Two coordinators of the Anti-Discrimination Student Movement said in a statement that power should be transferred to the interim government.
“We will not accept any other proposal,” said the statement, signed by Nahid Islam and Ashif Mahmud.
“The fascist murderers will be punished in the country; they will not be allowed to flee,” the report said, adding that all innocent civilians who were arrested and all political prisoners will be released.
Following the news of Hasina’s resignation, protesters set fire to the Awami League offices in Dhaka. Protesters, seen dancing and chanting slogans against Hasina, gathered on the campus of Dhaka University, the first site of protests against the controversial public quota system.
Thousands of protesters stormed the prime minister’s official residence, known as the Ganabhaban, in Dhaka after she left the country.
Online footage shows protesters looting items from the house, swimming in the pool and smoking cigarettes in the MPs’ chambers.
Authorities had already caved in to student demands to reform the unpopular quota system after protests in mid-July left more than 200 dead.
Since then, protesters have been demanding that the government grant justice to victims of police brutality, lift the curfew and reopen educational institutions.

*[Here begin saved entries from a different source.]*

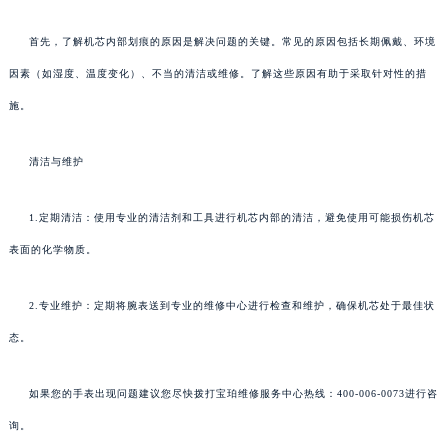
首先，了解机芯内部划痕的原因是解决问题的关键。常见的原因包括长期佩戴、环境
因素（如湿度、温度变化）、不当的清洁或维修。了解这些原因有助于采取针对性的措
施。
清洁与维护
1.定期清洁：使用专业的清洁剂和工具进行机芯内部的清洁，避免使用可能损伤机芯
表面的化学物质。
2.专业维护：定期将腕表送到专业的维修中心进行检查和维护，确保机芯处于最佳状
态。
如果您的手表出现问题建议您尽快拨打宝珀维修服务中心热线：400-006-0073进行咨
询。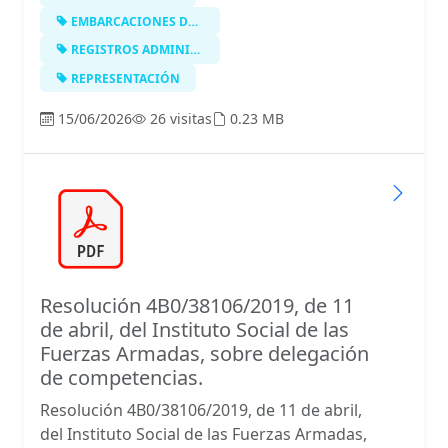
EMBARCACIONES DEPORTIVAS Y DE RECRE…
REGISTROS ADMINISTRATIVOS
REPRESENTACIÓN
15/06/2026
26 visitas
0.23 MB
Resolución 4B0/38106/2019, de 11
de abril, del Instituto Social de las
Fuerzas Armadas, sobre delegación
de competencias.
Resolución 4B0/38106/2019, de 11 de abril,
del Instituto Social de las Fuerzas Armadas,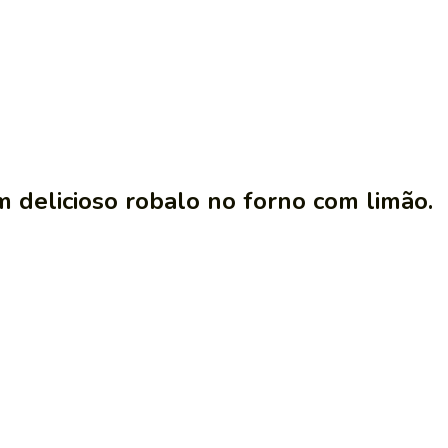
 delicioso robalo no forno com limão.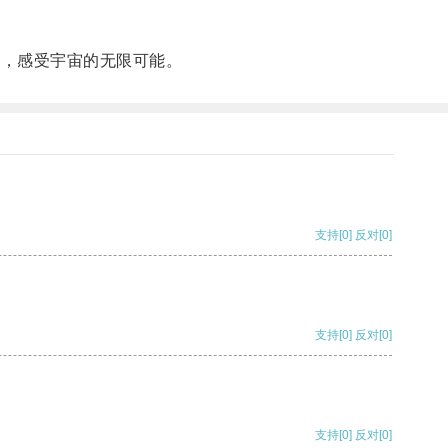
处，感受宇宙的无限可能。
支持
[0]
反对
[0]
支持
[0]
反对
[0]
支持
[0]
反对
[0]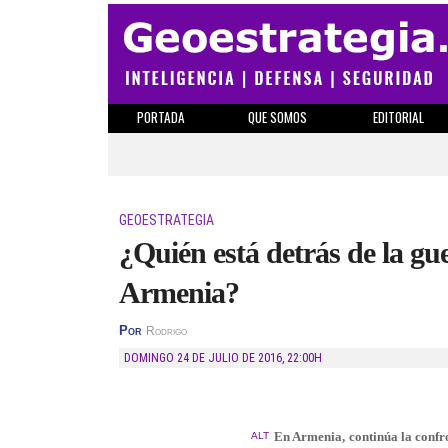
PORTADA
QUE SOMOS
EDITORIAL
GEOESTRATEGIA
¿Quién está detrás de la g
Armenia?
Por
Rodrigo
DOMINGO 24 DE JULIO DE 2016
,
22:00H
En Armenia, continúa la confro
ALT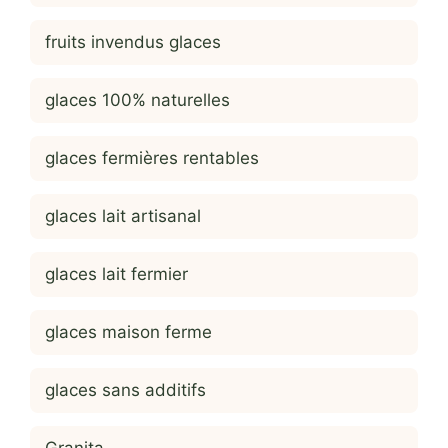
fruits invendus glaces
glaces 100% naturelles
glaces fermières rentables
glaces lait artisanal
glaces lait fermier
glaces maison ferme
glaces sans additifs
Granita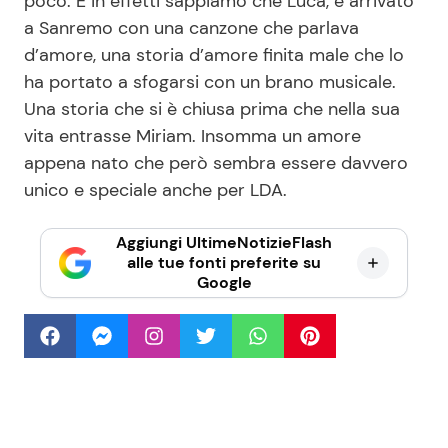
poco. E in effetti sappiamo che Luca, è arrivato
a Sanremo con una canzone che parlava
d’amore, una storia d’amore finita male che lo
ha portato a sfogarsi con un brano musicale.
Una storia che si è chiusa prima che nella sua
vita entrasse Miriam. Insomma un amore
appena nato che però sembra essere davvero
unico e speciale anche per LDA.
Aggiungi UltimeNotizieFlash
alle tue fonti preferite su
Google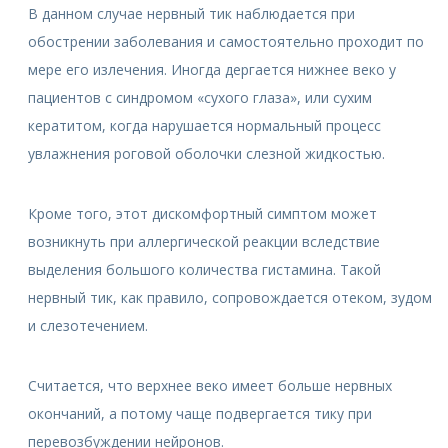
В данном случае нервный тик наблюдается при
обострении заболевания и самостоятельно проходит по
мере его излечения. Иногда дергается нижнее веко у
пациентов с синдромом «сухого глаза», или сухим
кератитом, когда нарушается нормальный процесс
увлажнения роговой оболочки слезной жидкостью.
Кроме того, этот дискомфортный симптом может
возникнуть при аллергической реакции вследствие
выделения большого количества гистамина. Такой
нервный тик, как правило, сопровождается отеком, зудом
и слезотечением.
Считается, что верхнее веко имеет больше нервных
окончаний, а потому чаще подвергается тику при
перевозбуждении нейронов.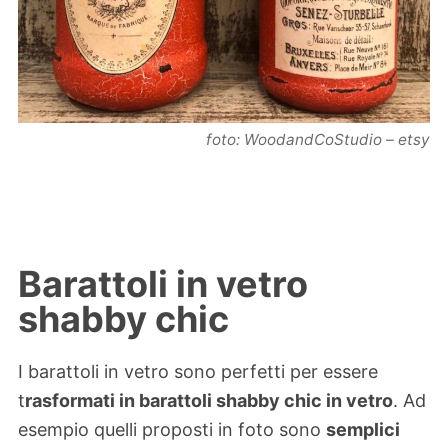
foto: WoodandCoStudio – etsy
Barattoli in vetro
shabby chic
I barattoli in vetro sono perfetti per essere
t
rasformati in barattoli shabby chic in vetro
. Ad
esempio quelli proposti in foto sono
semplici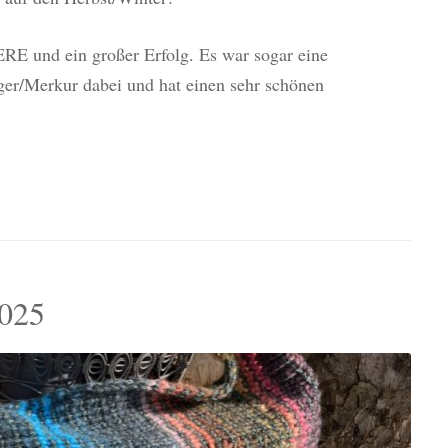
E und ein großer Erfolg. Es war sogar eine
er/Merkur dabei und hat einen sehr schönen
2025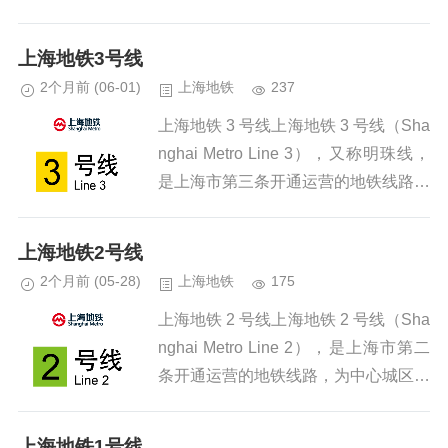
形地铁线路，标志色为紫色，由上海地
铁第三运营有限公司负责运营。一、开
上海地铁3号线
通...
2个月前
(06-01)
上海地铁
237
上海地铁 3 号线上海地铁 3 号线（Sha
nghai Metro Line 3），又称明珠线，
是上海市第三条开通运营的地铁线路，
为中心城区西北 — 东南向主干线路，
标志色为黄色，由上海地铁第三运营
上海地铁2号线
有...
2个月前
(05-28)
上海地铁
175
上海地铁 2 号线上海地铁 2 号线（Sha
nghai Metro Line 2），是上海市第二
条开通运营的地铁线路，为中心城区东
西向核心主干线，标志色为淡绿色，由
上海地铁第二运营有限公司负责运营。
上海地铁1号线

This past weekend, the students continued to raise their demands and more violent confrontations took place, reportedly resulting in another hundred deaths, including fourteen police officers.
Hasina has been criticized for her authoritarian stance by political opponents and international rights groups, but her supporters call her the daughter of democracy.
Together with her younger sister Sheikh Rehana, she escaped a brutal military coup in 1975, in which her father Sheikh Mujibur Rahman and most of her family were killed.
When Hasina returned from exile in 1981, she took over the leadership of the Awami League party.
Under her leadership, the party played a crucial role in the ‘anti-autocratic’ movements against military dictator Hussain Muhammad Ershad in the 1980s.
In 1996, she became prime minister for the first time after her party won the parliamentary elections, marking the beginning of her leadership that would last five years.
Since then, her party has won several parliamentary elections, most recently in 2024. However, opposition groups have alleged electoral fraud.